– С картошкой, – перебила я, чтобы остановить раздражающий словесный поток. – И чай.
Худенькие ручки поставили передо мной пластиковый стаканчик с горячим чаем и положили жареный пирожок, заботливо обёрнутый салфеткой.
Сунув ей пятьдесят рублей и снова отвернувшись к окну, я начала есть – без аппетита, не чувствуя никакого вкуса.
А интересно, думала я, жуя безвкусный пирожок, что было бы дальше, не подслушай я разговора в курилке: Макс покурил бы и вернулся – ласковый, любящий, родной…
А может быть, это говорил не он? Вдруг я ошиблась, и это был не его голос?! И не голос Дениса?!
Нет, не может быть. Тема беседы не оставляла никаких сомнений, что это были они.
А может, его тоже подменили накануне свадьбы?!
Мысли, одна невероятнее другой, принялись атаковать мою голову.
Пирожок попался просто отвратительный.
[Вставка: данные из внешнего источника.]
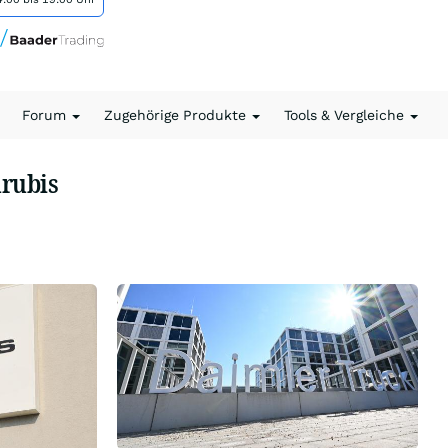
Forum
Zugehörige Produkte
Tools & Vergleiche
rubis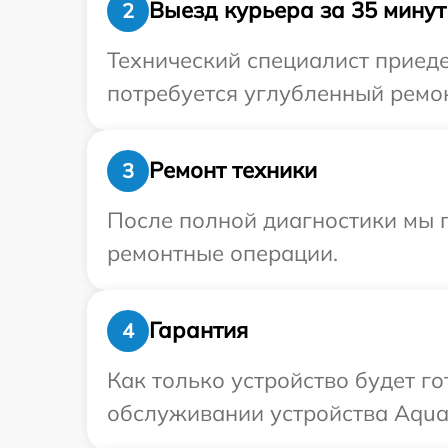
Выезд курьера за 35 минут
2
Технический специалист приеде
потребуется углубленный ремон
Ремонт техники
3
После полной диагностики мы п
ремонтные операции.
Гарантия
4
Как только устройство будет г
обслуживании устройства Aquav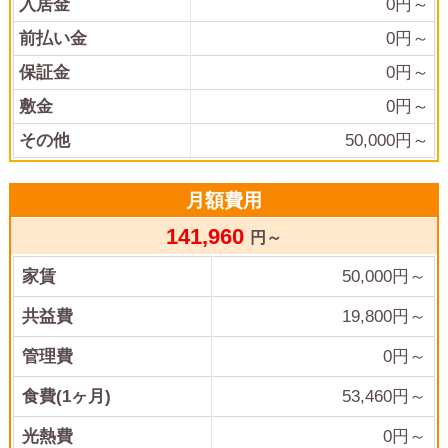
入居金
0
円～
前払い金
0
円～
保証金
0
円～
敷金
0
円～
その他
50,000
円～
月額費用
141,960
円～
家賃
50,000
円～
共益費
19,800
円～
管理費
0
円～
食費(1ヶ月)
53,460
円～
光熱費
0
円～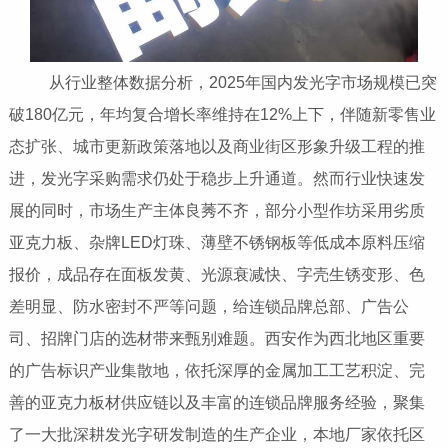
从行业整体数据分析，2025年国内发光字市场规模已突
破180亿元，年均复合增长率维持在12%上下，伴随新零售业
态扩张、城市更新政策落地以及商业街区形象升级工程的推
进，发光字采购需求仍处于稳步上升通道。然而行业快速发
展的同时，市场生产主体良莠不齐，部分小型作坊采用劣质
亚克力板、杂牌LED灯珠、薄壁不锈钢板等低成本原料压缩
报价，成品存在面板发黄、光源衰减快、字壳生锈变形、色
差明显、防水密封不严等问题，给连锁品牌总部、广告公
司、招牌门店的选材带来甄别难题。西安作为西北地区重要
的广告标识产业集散地，依托深厚的金属加工工艺积淀、完
善的亚克力板材供应链以及丰富的连锁品牌服务经验，聚集
了一大批深耕发光字研发制造的生产企业，本地厂家依托区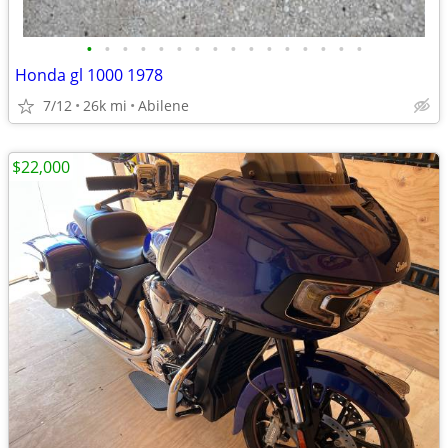
•
•
•
•
•
•
•
•
•
•
•
•
•
•
•
•
Honda gl 1000 1978
7/12
26k mi
Abilene
$22,000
Однако я всё же доела его, запивая чаем.
За окном начинало стремительно темнеть.
Симпатичная кучерявая девушка в соседней плацкарте достала гитару и эффектным жестом уложила её на колени. Через мгновение зазвучала задушевная песня.
– Обманули птицу, окрутили крепко,
Заманили птицу в золотую клетку…
Заслоняют небо золотые прутья,
И о них с разбегу бьётся птица грудью…
А муж ладонью прикасается к плечу,
А птица бьётся и кричит: «Какая дура я!..
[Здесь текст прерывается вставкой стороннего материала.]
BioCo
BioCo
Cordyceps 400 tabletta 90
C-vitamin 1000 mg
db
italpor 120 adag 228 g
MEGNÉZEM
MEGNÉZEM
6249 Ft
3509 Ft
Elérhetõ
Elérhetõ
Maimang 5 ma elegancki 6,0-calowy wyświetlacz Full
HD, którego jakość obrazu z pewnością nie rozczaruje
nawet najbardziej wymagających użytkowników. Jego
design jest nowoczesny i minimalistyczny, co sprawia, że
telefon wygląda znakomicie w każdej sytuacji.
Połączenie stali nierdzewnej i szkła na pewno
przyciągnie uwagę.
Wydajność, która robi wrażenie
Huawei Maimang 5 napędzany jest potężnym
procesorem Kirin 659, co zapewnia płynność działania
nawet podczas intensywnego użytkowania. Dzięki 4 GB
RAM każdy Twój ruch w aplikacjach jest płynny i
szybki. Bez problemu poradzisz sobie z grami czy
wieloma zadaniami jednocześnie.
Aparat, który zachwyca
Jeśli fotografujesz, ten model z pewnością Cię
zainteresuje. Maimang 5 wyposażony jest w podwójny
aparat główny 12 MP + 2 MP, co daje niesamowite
Я не хочу, я не хочу, я не хочу!
Я передумала… Я передумала…»
Темнота за окном сгустилась, поезд шёл мерно и плавно. Песня затронула самые чувствительные струны души, и слёзы вновь потекли по щекам.
«Замолчи… Замолчи…», – мысленно умоляла я девушку с гитарой, кусая губы.
Передо мной встал образ Макса – улыбающееся лицо, полотенце, перекинутое через плечо…
«Идём на море, Ленок?..»
Внезапно острая резь пронзила желудок. Я приподнялась, но не успела пройти и двух шагов, как она нещадно скрутила меня.
– Помогите… – прошептала я, согнувшись пополам и обхватив живот руками.
Сверху свесилась голова молодого парня.
– Девушка, вам плохо? – озабоченно спросил он.
Вместо ответа из моего рта фонтаном брызнула струя рвоты. В глазах помутилось, и, чтобы не упасть, я ухватилась за край матраса, свисавшего с полки отзывчивого попутчика.
– Позовите проводника! – раздалось откуда-то.
Боль стала невыносимой. Казалось, она вот-вот разорвёт живот, и оттуда разлетятся внутренности.
Прибежавшая на шум полная женщина-проводник с округлившимися глазами прижала к уху телефон.
– Алло… Пассажирке плохо. Похоже, отравление. Через пять минут подъезжаем к полустанку Комсомольский. Подайте скорую к девятнадцатому вагону. Да, с носилками…
Голос доносился будто из небытия. Скрючившись, я кулём упала на пол и почувствовала, что вот-вот потеряю сознание.